Let's call $\gamma \in \mathbb R$ $\alpha$-badly approximable if there is some $d>0$ such that for all pairs $(k,l)\in \mathbb Z^2$ such that $ l\neq 0,$
$$ \left| \gamma - \frac kl \right| > \frac d{|l|^\alpha} .$$
I was simply wondering the following:
Question 1. Take for example $\displaystyle \gamma = \frac{\log(3)}{\log(2)}$. Is there any known value of $\alpha$ for which $\gamma$ is $\alpha$-badly approximable?
Furthermore, it is well-known that a number is 2-badly approximable (a.k.a. Diophantine) if and only if the sequence of integers corresponding to its continued fraction expansion is bounded.

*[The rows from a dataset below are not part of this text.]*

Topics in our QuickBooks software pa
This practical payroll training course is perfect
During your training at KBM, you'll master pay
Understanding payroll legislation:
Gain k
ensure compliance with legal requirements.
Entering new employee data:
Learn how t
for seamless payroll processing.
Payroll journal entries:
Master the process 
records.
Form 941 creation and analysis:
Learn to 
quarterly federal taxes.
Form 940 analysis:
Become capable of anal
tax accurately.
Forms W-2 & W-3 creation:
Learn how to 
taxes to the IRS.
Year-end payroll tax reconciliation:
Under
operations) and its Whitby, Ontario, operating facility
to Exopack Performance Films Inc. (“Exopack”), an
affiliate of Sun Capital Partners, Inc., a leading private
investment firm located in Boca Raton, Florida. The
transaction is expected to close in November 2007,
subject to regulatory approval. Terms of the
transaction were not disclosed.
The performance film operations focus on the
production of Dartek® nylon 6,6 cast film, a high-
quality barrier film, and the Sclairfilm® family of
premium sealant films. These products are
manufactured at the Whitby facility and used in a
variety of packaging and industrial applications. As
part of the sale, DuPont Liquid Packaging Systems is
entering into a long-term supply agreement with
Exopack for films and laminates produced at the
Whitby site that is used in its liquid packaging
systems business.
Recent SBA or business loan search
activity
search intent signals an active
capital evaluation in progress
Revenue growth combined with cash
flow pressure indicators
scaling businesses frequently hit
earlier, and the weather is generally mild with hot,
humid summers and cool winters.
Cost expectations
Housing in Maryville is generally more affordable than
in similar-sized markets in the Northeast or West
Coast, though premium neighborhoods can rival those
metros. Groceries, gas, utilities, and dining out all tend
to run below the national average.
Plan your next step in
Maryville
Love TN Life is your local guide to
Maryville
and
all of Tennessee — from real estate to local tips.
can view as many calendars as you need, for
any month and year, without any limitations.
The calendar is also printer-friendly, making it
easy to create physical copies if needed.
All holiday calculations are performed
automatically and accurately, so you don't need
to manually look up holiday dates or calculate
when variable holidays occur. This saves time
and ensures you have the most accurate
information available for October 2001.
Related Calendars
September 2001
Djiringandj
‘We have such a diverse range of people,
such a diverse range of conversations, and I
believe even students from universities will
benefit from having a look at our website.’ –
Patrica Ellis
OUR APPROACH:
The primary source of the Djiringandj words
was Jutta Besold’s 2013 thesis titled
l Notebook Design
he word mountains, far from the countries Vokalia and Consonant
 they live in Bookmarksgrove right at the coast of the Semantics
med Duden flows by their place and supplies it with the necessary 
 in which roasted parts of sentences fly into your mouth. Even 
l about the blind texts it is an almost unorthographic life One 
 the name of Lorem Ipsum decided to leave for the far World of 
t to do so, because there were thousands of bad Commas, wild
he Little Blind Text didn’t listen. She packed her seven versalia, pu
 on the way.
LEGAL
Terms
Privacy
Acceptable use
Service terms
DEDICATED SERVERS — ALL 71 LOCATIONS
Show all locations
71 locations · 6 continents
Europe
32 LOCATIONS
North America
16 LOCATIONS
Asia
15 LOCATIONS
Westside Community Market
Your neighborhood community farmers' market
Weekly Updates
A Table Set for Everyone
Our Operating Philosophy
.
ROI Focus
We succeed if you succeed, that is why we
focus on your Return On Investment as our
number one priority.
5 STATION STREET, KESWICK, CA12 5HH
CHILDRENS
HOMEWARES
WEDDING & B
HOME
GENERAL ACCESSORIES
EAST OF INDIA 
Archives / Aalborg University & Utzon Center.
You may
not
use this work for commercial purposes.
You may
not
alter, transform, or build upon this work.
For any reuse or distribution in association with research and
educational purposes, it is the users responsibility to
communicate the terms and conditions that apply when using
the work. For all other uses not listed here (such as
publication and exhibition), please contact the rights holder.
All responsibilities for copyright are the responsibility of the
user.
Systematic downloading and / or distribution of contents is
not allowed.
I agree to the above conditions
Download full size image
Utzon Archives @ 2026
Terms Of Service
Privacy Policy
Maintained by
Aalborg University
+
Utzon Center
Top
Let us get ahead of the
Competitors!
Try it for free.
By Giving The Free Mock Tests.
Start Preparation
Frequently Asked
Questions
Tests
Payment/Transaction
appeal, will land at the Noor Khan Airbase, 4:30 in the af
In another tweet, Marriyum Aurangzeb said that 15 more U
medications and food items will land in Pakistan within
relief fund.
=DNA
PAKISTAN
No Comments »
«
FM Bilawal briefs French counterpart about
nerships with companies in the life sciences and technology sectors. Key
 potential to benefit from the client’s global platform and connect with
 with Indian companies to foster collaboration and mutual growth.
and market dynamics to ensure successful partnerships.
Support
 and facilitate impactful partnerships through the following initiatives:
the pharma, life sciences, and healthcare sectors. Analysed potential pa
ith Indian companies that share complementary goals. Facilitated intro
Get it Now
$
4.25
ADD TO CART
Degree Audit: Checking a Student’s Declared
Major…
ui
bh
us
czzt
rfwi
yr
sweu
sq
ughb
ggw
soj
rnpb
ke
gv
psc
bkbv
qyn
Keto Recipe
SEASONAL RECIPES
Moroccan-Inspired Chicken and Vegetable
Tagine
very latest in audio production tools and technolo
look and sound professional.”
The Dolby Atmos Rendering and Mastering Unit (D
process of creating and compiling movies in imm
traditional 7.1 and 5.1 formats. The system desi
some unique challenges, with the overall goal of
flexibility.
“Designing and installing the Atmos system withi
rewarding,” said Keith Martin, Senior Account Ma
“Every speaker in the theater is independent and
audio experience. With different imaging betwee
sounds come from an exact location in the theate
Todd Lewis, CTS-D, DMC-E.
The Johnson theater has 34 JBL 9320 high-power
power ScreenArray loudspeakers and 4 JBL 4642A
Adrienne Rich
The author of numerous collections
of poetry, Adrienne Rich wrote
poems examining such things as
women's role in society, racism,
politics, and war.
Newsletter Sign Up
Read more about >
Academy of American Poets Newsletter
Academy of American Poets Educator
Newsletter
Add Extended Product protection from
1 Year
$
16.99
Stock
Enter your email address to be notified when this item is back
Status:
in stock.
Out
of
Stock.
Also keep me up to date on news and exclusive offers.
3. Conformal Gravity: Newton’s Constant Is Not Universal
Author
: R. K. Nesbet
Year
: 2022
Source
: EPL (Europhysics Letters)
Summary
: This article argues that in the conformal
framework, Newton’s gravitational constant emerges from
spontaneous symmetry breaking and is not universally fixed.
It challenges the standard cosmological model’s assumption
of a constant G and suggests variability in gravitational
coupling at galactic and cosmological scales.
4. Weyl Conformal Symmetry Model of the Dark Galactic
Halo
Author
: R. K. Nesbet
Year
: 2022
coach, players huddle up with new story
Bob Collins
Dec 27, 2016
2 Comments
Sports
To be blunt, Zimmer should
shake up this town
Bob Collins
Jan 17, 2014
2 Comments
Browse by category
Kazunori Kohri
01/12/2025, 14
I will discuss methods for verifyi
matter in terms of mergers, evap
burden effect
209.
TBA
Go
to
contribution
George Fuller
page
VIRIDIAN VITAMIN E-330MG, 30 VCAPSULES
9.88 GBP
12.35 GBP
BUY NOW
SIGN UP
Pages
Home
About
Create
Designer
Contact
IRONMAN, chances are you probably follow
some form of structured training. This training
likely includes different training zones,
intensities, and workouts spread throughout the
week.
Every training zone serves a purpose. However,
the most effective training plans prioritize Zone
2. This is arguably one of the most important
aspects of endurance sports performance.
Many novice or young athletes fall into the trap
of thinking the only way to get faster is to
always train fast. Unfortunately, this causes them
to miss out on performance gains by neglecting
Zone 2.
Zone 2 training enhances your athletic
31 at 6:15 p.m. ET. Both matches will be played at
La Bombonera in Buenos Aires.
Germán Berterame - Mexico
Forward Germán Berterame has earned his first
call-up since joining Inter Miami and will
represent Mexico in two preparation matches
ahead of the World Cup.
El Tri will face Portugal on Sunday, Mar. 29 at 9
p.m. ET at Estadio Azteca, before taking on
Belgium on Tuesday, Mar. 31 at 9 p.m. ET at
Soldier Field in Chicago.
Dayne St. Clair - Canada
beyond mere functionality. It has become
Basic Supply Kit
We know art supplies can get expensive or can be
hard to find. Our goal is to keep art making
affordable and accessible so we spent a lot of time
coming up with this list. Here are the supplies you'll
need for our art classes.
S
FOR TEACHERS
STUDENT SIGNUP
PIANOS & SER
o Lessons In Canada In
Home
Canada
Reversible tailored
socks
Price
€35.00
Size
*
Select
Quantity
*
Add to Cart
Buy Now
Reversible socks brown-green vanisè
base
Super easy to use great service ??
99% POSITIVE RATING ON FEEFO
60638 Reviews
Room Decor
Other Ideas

For example, the golden ratio $\phi = [1;1,1,1,\ldots]$ and $\sqrt 2 = [1;2,2,2,\ldots]$ (or any non-rational algebraic number).
Question 2. Can one deduce any properties of the continued fraction expansion if a number is $\alpha$-badly approximable in general, or indeed deduce $\alpha$-badly approximability from the continued fraction expansion?
Question 3. Is it at all easy to provide for a given $\alpha > 2$, examples of numbers which are $\alpha$-badly approximable but not Diophantine?
(For any such $\alpha>2$ this is Lebesgue almost-always true by Jarnik's Theorem.)